My least favorite subject in school was English. I loved the teachers, I still remember the books we read, but I hated writing the essays. I increased the required double spacing to 2.1 and found the fonts that made a 1.5 page essay into 2 pages. In college, I jumped through hoops to get a writing requirement paired with my ceramics class so I could get away with writing as little as possible. 

It’s just hard for me to sit and write out thoughts. Not because I’m void of reflections, ideas, or my own “aha moments,” I’m just not wired with the desire or discipline to sit still long enough to find the right words to untangle scattered thoughts into something that’s comprehensible. Writing requires you to slow down, think through one thing at a time, and in this exact moment I’m thinking through this week’s meal prep, materials I need to get for an outdoor planter I’m making, advent devotional content I need to do for work, freelance projects for the week, laundry I need to do before my son’s swim class tonight, and… you get the idea. I’m sure that triggered your own to-do list while you’re slowing down enough to read this. Slowing down and focusing is hard, it takes practice, and it’s not how we operate in 2022 anymore. 

Because I’m not naturally inclined to write and I’m out of practice in the art of slowing down, everything I type out I doubt. After every thought, I circle through the same questions: Does this even make sense? Where did I miss the Oxford comma? Now that I’ve put words to thoughts and ideas, does it even matter? Does anyone care?
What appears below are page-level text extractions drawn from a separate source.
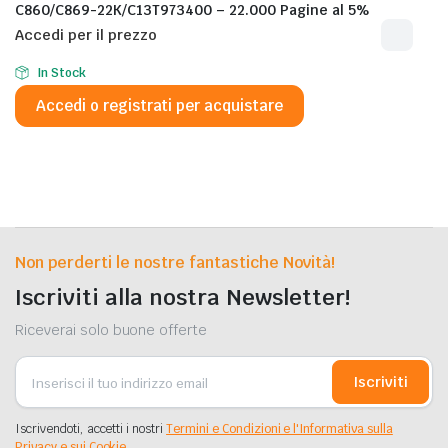
C860/C869-22K/C13T973400 – 22.000 Pagine al 5%
Accedi per il prezzo
In Stock
Accedi o registrati per acquistare
Non perderti le nostre fantastiche Novità!
Iscriviti alla nostra Newsletter!
Riceverai solo buone offerte
Iscriviti
Iscrivendoti, accetti i nostri
Termini e Condizioni e l'Informativa sulla
Privacy e sui Cookie.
Here’s the answer I keep landing on to the later questions - I’m not sure if anyone else cares or not, but either way, it does matter. My thoughts, my process, my ideas, my journey, my heart, my perspective, my contribution to the people and the world around me matters. While I work on growing my writing muscles, I’m also growing my ability to trust my instincts, acknowledge gifts and abilities God has given me for purposes greater than me, and be unapologetic for how God has made me. I am a creative, passionate, follower of Jesus with encouragement, insight, and valuable perspective to share with others. Maybe one day I can add thoughtful, provoking writer to the list.